Lyman Hall finished with just four points in the third quarter and entered the final frame down 40-30.
“Their a good team, but I’m proud of my guys,” Lyman Hall head coach Rob Ruys said. “Our effort has been there; I’m super happy with our defense. We just have to clean it up on offense.
“I’m happy where we are at,” added Ruys. “Our record may not show it, but we’re confident we’re taking steps in the right direction.”
The closest the Trojans got in the fourth quarter was nine points.
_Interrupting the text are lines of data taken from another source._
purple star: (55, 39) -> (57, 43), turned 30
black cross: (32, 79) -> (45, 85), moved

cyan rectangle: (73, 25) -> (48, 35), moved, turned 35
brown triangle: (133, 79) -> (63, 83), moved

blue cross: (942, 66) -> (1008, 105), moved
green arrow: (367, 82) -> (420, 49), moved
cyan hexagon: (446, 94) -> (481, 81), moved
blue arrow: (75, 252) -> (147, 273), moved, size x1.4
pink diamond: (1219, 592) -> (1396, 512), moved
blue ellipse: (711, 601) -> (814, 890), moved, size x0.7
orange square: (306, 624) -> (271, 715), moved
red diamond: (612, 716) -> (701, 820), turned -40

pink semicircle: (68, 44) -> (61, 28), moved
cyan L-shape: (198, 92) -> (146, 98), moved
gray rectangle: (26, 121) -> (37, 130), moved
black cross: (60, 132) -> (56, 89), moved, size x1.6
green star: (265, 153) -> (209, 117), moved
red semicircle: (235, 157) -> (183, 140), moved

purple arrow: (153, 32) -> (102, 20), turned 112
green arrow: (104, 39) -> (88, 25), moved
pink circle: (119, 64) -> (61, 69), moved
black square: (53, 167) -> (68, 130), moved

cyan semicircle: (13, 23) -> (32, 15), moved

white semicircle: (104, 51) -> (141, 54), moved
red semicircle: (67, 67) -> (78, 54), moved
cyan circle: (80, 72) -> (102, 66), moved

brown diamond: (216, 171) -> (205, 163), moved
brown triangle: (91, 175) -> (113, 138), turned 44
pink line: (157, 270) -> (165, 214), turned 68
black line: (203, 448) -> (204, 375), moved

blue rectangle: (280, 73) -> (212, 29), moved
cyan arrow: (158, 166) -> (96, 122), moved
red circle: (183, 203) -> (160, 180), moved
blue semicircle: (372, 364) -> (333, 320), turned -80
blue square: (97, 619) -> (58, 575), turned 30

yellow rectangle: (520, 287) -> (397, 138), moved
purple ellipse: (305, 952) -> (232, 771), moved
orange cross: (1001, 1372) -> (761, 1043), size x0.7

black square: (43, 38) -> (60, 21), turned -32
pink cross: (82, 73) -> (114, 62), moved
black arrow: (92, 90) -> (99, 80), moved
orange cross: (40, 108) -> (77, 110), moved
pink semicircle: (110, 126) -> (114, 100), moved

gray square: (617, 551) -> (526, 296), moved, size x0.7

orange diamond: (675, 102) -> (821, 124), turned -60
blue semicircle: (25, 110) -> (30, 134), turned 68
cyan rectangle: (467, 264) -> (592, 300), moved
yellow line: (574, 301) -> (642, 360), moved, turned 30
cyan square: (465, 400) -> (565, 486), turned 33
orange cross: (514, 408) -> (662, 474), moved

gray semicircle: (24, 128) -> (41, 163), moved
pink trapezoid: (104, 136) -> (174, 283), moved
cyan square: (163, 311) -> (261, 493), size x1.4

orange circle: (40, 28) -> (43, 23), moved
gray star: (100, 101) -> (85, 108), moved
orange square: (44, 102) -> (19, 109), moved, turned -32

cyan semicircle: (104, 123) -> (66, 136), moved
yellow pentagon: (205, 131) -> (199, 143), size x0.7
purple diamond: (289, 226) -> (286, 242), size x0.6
LH trailed 44-35 with 5:47 to play in the game.
The Trojans, however, made just two shots the rest of the way, the final one coming on a Chace Sealy 3-pointer with 17 seconds to play.
Campbell also made his only 3 of the game to open the scoring in the final frame. Naz Medina didn’t score in the fourth, but finished with nine points.
Justin Hackett scored four of his eight points in the fourth quarter.
Justin Hess led Guilford with 16 points.
“If we play like we did in that second quarter we’ll be fine,” Campbell said. “That’s one of the best teams we’ve played.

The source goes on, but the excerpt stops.